Work to complete - Select from the records below every line that has the word "Options" in it.

[Bounding box prediction data]

++++++++++

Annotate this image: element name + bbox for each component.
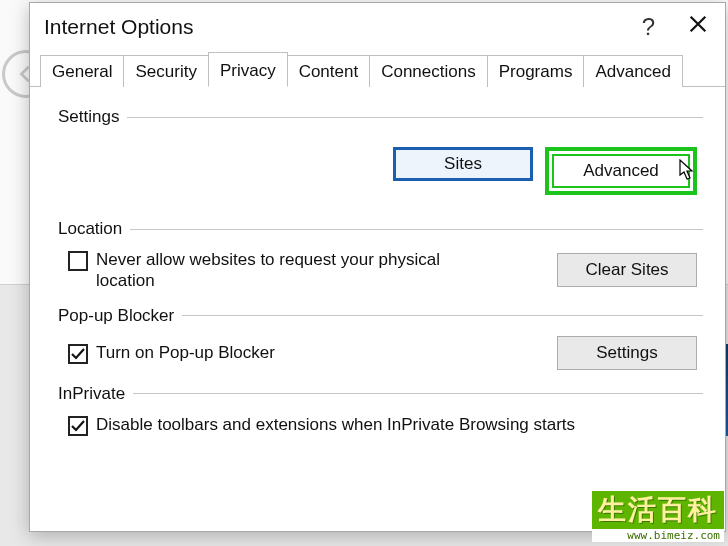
close-button[interactable] [687,13,709,39]
clear-sites-button[interactable]: Clear Sites [557,253,697,287]
section-settings-label: Settings [58,107,119,127]
tab-general[interactable]: General [40,55,124,87]
tab-advanced[interactable]: Advanced [583,55,683,87]
sites-button[interactable]: Sites [393,147,533,181]
popup-settings-button[interactable]: Settings [557,336,697,370]
tab-privacy[interactable]: Privacy [208,52,288,87]
section-location: Location [58,219,703,239]
tab-content-area: Settings Sites Advanced Location Never a… [30,87,725,454]
internet-options-dialog: Internet Options ? General Security Priv… [29,2,726,532]
section-inprivate: InPrivate [58,384,703,404]
dialog-title: Internet Options [44,15,193,39]
section-settings: Settings [58,107,703,127]
tab-programs[interactable]: Programs [487,55,585,87]
advanced-button-highlight: Advanced [545,147,697,195]
tab-content[interactable]: Content [287,55,371,87]
tab-connections[interactable]: Connections [369,55,488,87]
never-allow-location-checkbox[interactable] [68,251,88,271]
settings-button-row: Sites Advanced [58,147,697,195]
help-button[interactable]: ? [642,13,655,41]
popup-blocker-label: Turn on Pop-up Blocker [96,342,275,363]
checkmark-icon [70,418,86,434]
never-allow-location-label: Never allow websites to request your phy… [96,249,476,292]
titlebar: Internet Options ? [30,3,725,51]
section-location-label: Location [58,219,122,239]
tab-security[interactable]: Security [123,55,208,87]
checkmark-icon [70,346,86,362]
inprivate-label: Disable toolbars and extensions when InP… [96,414,575,435]
inprivate-checkbox[interactable] [68,416,88,436]
section-popup: Pop-up Blocker [58,306,703,326]
section-inprivate-label: InPrivate [58,384,125,404]
section-popup-label: Pop-up Blocker [58,306,174,326]
advanced-button[interactable]: Advanced [552,154,690,188]
close-icon [687,13,709,35]
popup-blocker-checkbox[interactable] [68,344,88,364]
tabstrip: General Security Privacy Content Connect… [30,51,725,87]
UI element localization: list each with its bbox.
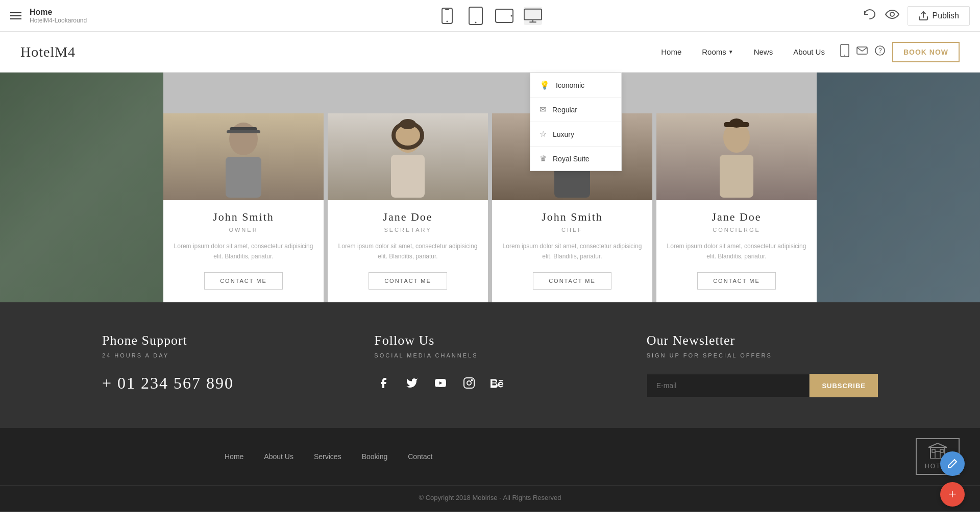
staff-photo-1: [328, 113, 488, 200]
footer-nav-services[interactable]: Services: [314, 452, 341, 461]
footer-nav-contact[interactable]: Contact: [408, 452, 432, 461]
help-icon[interactable]: ?: [875, 45, 885, 58]
nav-rooms-label: Rooms: [702, 47, 726, 56]
edit-fab-button[interactable]: [940, 451, 965, 476]
svg-text:?: ?: [878, 47, 882, 54]
dropdown-item-luxury[interactable]: ☆ Luxury: [530, 122, 621, 147]
staff-name-3: Jane Doe: [712, 210, 761, 224]
hamburger-menu[interactable]: [10, 12, 21, 19]
svg-rect-30: [464, 378, 474, 388]
nav-icon-group: ? BOOK NOW: [840, 42, 960, 62]
svg-rect-18: [227, 130, 260, 133]
luxury-icon: ☆: [540, 129, 547, 139]
footer-nav-about[interactable]: About Us: [264, 452, 293, 461]
staff-role-3: CONCIERGE: [713, 227, 761, 233]
svg-point-8: [890, 12, 894, 16]
nav-about[interactable]: About Us: [793, 47, 825, 56]
newsletter-heading: Our Newsletter: [647, 333, 878, 348]
phone-number: + 01 234 567 890: [102, 374, 333, 393]
footer-social-col: Follow Us SOCIAL MEDIA CHANNELS: [374, 333, 605, 397]
top-bar-actions: Publish: [863, 6, 970, 26]
dropdown-label-regular: Regular: [552, 106, 577, 114]
email-icon[interactable]: [856, 46, 868, 57]
tablet-landscape-view-button[interactable]: [495, 7, 513, 25]
staff-photo-3: [656, 113, 817, 200]
nav-home[interactable]: Home: [661, 47, 681, 56]
publish-button[interactable]: Publish: [908, 6, 970, 26]
svg-rect-12: [857, 47, 867, 54]
publish-label: Publish: [933, 11, 959, 20]
svg-point-6: [511, 15, 512, 16]
plus-icon: +: [948, 487, 957, 501]
mobile-icon[interactable]: [840, 44, 849, 60]
mobile-view-button[interactable]: [438, 7, 456, 25]
rooms-dropdown: 💡 Iconomic ✉ Regular ☆ Luxury ♛ Royal Su…: [530, 73, 622, 171]
add-fab-button[interactable]: +: [940, 482, 965, 507]
behance-icon[interactable]: [488, 374, 507, 392]
staff-role-2: CHEF: [561, 227, 583, 233]
instagram-icon[interactable]: [460, 374, 478, 392]
staff-name-0: John Smith: [213, 210, 274, 224]
nav-news[interactable]: News: [754, 47, 773, 56]
regular-icon: ✉: [540, 105, 546, 114]
svg-rect-36: [932, 449, 935, 452]
footer-nav: Home About Us Services Booking Contact: [225, 452, 432, 461]
undo-button[interactable]: [863, 8, 877, 23]
footer-nav-home[interactable]: Home: [225, 452, 243, 461]
twitter-icon[interactable]: [403, 374, 421, 392]
dropdown-label-royal-suite: Royal Suite: [553, 155, 590, 163]
footer-nav-booking[interactable]: Booking: [362, 452, 388, 461]
phone-heading: Phone Support: [102, 333, 333, 348]
staff-card-0: John Smith OWNER Lorem ipsum dolor sit a…: [163, 113, 324, 302]
desktop-view-button[interactable]: [524, 7, 542, 25]
staff-photo-0: [163, 113, 324, 200]
tablet-view-button[interactable]: [467, 7, 485, 25]
phone-subheading: 24 HOURS A DAY: [102, 352, 333, 358]
navbar: HotelM4 Home Rooms ▼ News About Us ?: [0, 32, 980, 73]
svg-point-32: [472, 380, 473, 381]
chevron-down-icon: ▼: [728, 49, 733, 55]
preview-button[interactable]: [885, 9, 899, 22]
social-icons-group: [374, 374, 605, 392]
footer-copyright: © Copyright 2018 Mobirise - All Rights R…: [0, 485, 980, 512]
newsletter-form: SUBSCRIBE: [647, 374, 878, 397]
staff-cards-container: John Smith OWNER Lorem ipsum dolor sit a…: [0, 73, 980, 302]
facebook-icon[interactable]: [374, 374, 393, 392]
newsletter-subheading: SIGN UP FOR SPECIAL OFFERS: [647, 352, 878, 358]
device-switcher: [438, 7, 542, 25]
footer-phone-col: Phone Support 24 HOURS A DAY + 01 234 56…: [102, 333, 333, 397]
contact-btn-3[interactable]: CONTACT ME: [697, 272, 776, 290]
staff-card-1: Jane Doe SECRETARY Lorem ipsum dolor sit…: [328, 113, 488, 302]
youtube-icon[interactable]: [431, 374, 450, 392]
staff-section: John Smith OWNER Lorem ipsum dolor sit a…: [0, 73, 980, 302]
staff-card-3: Jane Doe CONCIERGE Lorem ipsum dolor sit…: [656, 113, 817, 302]
dropdown-label-luxury: Luxury: [553, 130, 574, 138]
contact-btn-1[interactable]: CONTACT ME: [369, 272, 447, 290]
app-title-block: Home HotelM4-Lookaround: [30, 8, 87, 24]
staff-desc-3: Lorem ipsum dolor sit amet, consectetur …: [656, 241, 817, 262]
copyright-text: © Copyright 2018 Mobirise - All Rights R…: [419, 494, 561, 501]
top-bar: Home HotelM4-Lookaround: [0, 0, 980, 32]
svg-rect-2: [445, 9, 449, 10]
svg-point-1: [447, 20, 448, 22]
site-logo[interactable]: HotelM4: [20, 44, 76, 60]
svg-rect-29: [724, 122, 749, 127]
email-input[interactable]: [647, 374, 810, 397]
svg-rect-37: [940, 449, 943, 452]
footer-newsletter-col: Our Newsletter SIGN UP FOR SPECIAL OFFER…: [647, 333, 878, 397]
social-heading: Follow Us: [374, 333, 605, 348]
dropdown-item-iconomic[interactable]: 💡 Iconomic: [530, 73, 621, 98]
app-title: Home: [30, 8, 87, 17]
contact-btn-2[interactable]: CONTACT ME: [533, 272, 611, 290]
svg-point-4: [475, 21, 477, 23]
dropdown-item-regular[interactable]: ✉ Regular: [530, 98, 621, 122]
dropdown-item-royal-suite[interactable]: ♛ Royal Suite: [530, 147, 621, 171]
svg-rect-7: [524, 9, 542, 19]
contact-btn-0[interactable]: CONTACT ME: [204, 272, 283, 290]
book-now-button[interactable]: BOOK NOW: [892, 42, 960, 62]
staff-role-1: SECRETARY: [384, 227, 431, 233]
nav-rooms[interactable]: Rooms ▼: [702, 47, 733, 56]
subscribe-button[interactable]: SUBSCRIBE: [810, 374, 878, 397]
dropdown-label-iconomic: Iconomic: [556, 81, 584, 89]
svg-point-11: [844, 55, 845, 56]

++++++++++

Reply -
internet-options-dialog: Internet Options ? General Security Priv… [29,2,726,532]
dialog-title: Internet Options [44,15,193,39]
titlebar: Internet Options ? [30,3,725,51]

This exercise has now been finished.